SINCE ITS INCEPTION in the 1960s and ’70s, the modern environmental movement has been Malthusian, steeped in the pessimistic perspective of Thomas Malthus, the nineteenth century economist who believed that population inevitably expands to overtax production. Malthus insisted that poverty was inescapable, that charity merely encouraged overpopulation, and that “misery” and “self-restraint” were needed to reduce the burgeoning masses. He proposed establishing workhouses for the poor where life should be hard and stressful in order to discourage propagation.
In the same era, more optimistic rivals predicted that an industrial revolution would bring new farming methods, increased food production, and jobs for the masses. But Malthus didn’t believe it. Malthus did, however, maintain that thrift pushed to excess could destroy motivation, and therefore some luxuries and wealth were Tokay — for the few. Penury, however, was inevitable for the majority of mankind and should not be mitigated, because hardship, privation and death would actually help the “common people” — by diminishing their population.
Today, Malthusian ideas live on, in leftist deco-politics, and conservative economic theories, and trendy books like Daniel Quinn’s Ishmael.
And many environmentalists still believe that only draconian measures can alleviate the threat of overpopulation.
YET MALTHUSIAN PROPOSALS didn’t work. Although they were widely accepted and often prevailed in the 19th century — as one can see by reading Oliver Twist and Jane Eyre, or by recalling the scads of poverty-stricken Europeans who fled the old world — things didn’t pan out the way Malthus predicted. Despite the best efforts of Malthus and his followers, Europe’s peasants didn’t keep over-breeding themselves into starvation. Once the industrial revolution dawned, production increased, personal wealth grew, birth rates dropped, and social conditions improved.
Clearly Malthus was right about some things. He predicted that geometric population growth would lead to unsustainable population levels, and that’s a concept most people agree with today. But misery and self-restraint aren’t the solutions that Malthus presumed they’d be.

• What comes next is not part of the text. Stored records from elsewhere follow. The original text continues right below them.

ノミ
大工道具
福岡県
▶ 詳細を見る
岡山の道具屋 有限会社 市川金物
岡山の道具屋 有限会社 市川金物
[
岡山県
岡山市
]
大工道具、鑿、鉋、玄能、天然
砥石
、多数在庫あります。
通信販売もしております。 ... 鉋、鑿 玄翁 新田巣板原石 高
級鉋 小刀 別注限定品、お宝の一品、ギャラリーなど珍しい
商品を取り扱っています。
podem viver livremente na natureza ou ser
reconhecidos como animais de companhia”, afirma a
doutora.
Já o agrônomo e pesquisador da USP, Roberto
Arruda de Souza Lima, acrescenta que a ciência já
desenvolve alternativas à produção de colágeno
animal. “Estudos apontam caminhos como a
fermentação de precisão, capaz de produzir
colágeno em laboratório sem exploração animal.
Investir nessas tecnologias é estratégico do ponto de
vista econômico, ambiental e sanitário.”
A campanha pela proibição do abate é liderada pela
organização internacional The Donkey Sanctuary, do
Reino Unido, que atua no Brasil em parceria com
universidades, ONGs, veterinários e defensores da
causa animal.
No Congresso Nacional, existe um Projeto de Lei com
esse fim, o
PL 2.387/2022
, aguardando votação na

In retrospect, Malthus offered the common man untenable choices. They could choose misery, self-restraint and death. Or they could choose self-indulgence and death.

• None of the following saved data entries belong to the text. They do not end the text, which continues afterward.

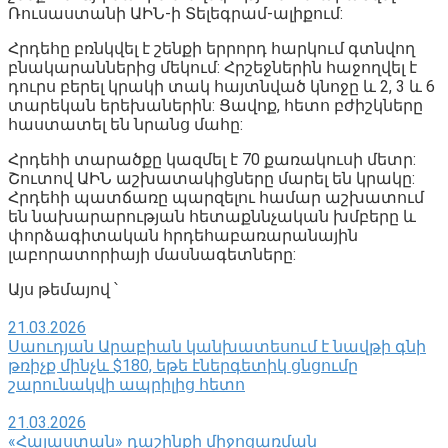
Ռուսաստանի ԱԻՆ-ի Տելեգրամ-ալիքում:
Հրդեհը բռնկվել է շենքի երրորդ հարկում գտնվող
բնակարաններից մեկում: Հրշեջներին հաջողվել է
դուրս բերել կրակի տակ հայտնված կնոջը և 2, 3 և 6
տարեկան երեխաներին: Ցավոք, հետո բժիշկները
հաստատել են նրանց մահը:
Հրդեհի տարածքը կազմել է 70 քառակուսի մետր:
Շուտով ԱԻՆ աշխատակիցները մարել են կրակը:
Հրդեհի պատճառը պարզելու համար աշխատում
են նախարարության հետաքննչական խմբերը և
փորձագիտական հրդեհաբառարանային
լաբորատորիայի մասնագետները:
Այս թեմայով ՝
21.03.2026
Սաուդյան Արաբիան կանխատեսում է նավթի գնի
թռիչք մինչև $180, եթե էներգետիկ ցնցումը
շարունակվի ապրիլից հետո
21.03.2026
«Հայաստան» դաշինքի միջոցառման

Instead they chose change, pleasure, and life.
Rather than dwell on the sacrifices they would have to make (and they were enormous), or the hardships they would endure (which were unfathomable), or how difficult their course would be, dreams propelled the peasants of England into making momentous changes. They headed to America, Australia, New Zealand, and Africa. They moved to foreign cities to take jobs in newly established industries. They learned new trades, and established new lifestyles.
And if they could do that, surely we can insulate our attics, and build greener homes, and grow veggies in our windowsills, and bike and walk more — or get around with solar golf carts (presuming we somehow get our troops home from Iraq, without inadvertently creating an incident that results in WWIII and total annihilation).
If we truly want to change, then we’ve got to establish a new American dream. Instead of trying to define our society by enumerating its flaws, we need to imagine the possibilities and develop aspirations — because you can’t get very far by concentrating on the pitfalls.
But first we’ll have to develop some enthusiasm and learn to dream.